> _WORK ITEM_:
In the entries that follow, the first line to write out is the one containing "Тяжелый грузовой", and the last is the one containing "Электронная почта : arthur@dear-railway.com". Reproduce that stretch exactly, with nothing before or after it.

> _RECORDS FOR PROCESSING_:
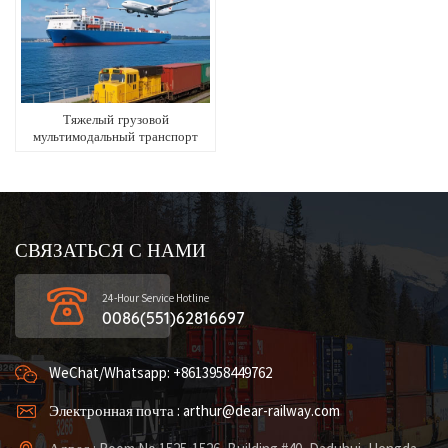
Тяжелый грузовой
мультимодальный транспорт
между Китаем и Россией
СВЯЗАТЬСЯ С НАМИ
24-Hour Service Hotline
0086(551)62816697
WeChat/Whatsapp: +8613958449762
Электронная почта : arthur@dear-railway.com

---

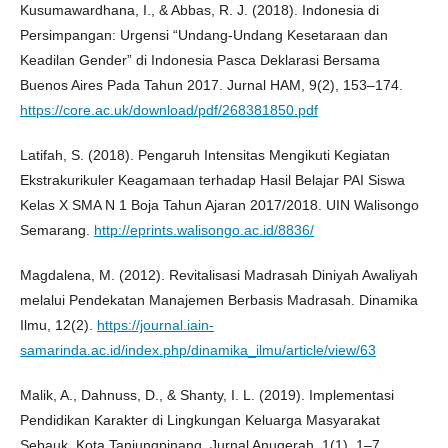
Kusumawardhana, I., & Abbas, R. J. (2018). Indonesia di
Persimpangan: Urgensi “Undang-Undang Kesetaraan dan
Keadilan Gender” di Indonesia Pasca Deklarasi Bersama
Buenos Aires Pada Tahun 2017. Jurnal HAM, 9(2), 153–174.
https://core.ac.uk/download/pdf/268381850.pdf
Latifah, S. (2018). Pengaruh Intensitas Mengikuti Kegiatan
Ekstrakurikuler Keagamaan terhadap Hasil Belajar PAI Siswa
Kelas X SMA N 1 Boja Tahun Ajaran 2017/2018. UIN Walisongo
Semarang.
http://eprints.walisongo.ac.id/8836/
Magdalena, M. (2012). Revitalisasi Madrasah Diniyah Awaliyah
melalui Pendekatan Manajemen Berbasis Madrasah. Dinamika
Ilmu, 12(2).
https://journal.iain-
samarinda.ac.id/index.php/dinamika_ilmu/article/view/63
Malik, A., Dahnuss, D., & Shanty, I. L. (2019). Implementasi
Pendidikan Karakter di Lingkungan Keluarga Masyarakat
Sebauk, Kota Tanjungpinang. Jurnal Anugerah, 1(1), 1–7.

> _YOUR SOLUTION_:
Тяжелый грузовой
мультимодальный транспорт
между Китаем и Россией
СВЯЗАТЬСЯ С НАМИ
24-Hour Service Hotline
0086(551)62816697
WeChat/Whatsapp: +8613958449762
Электронная почта : arthur@dear-railway.com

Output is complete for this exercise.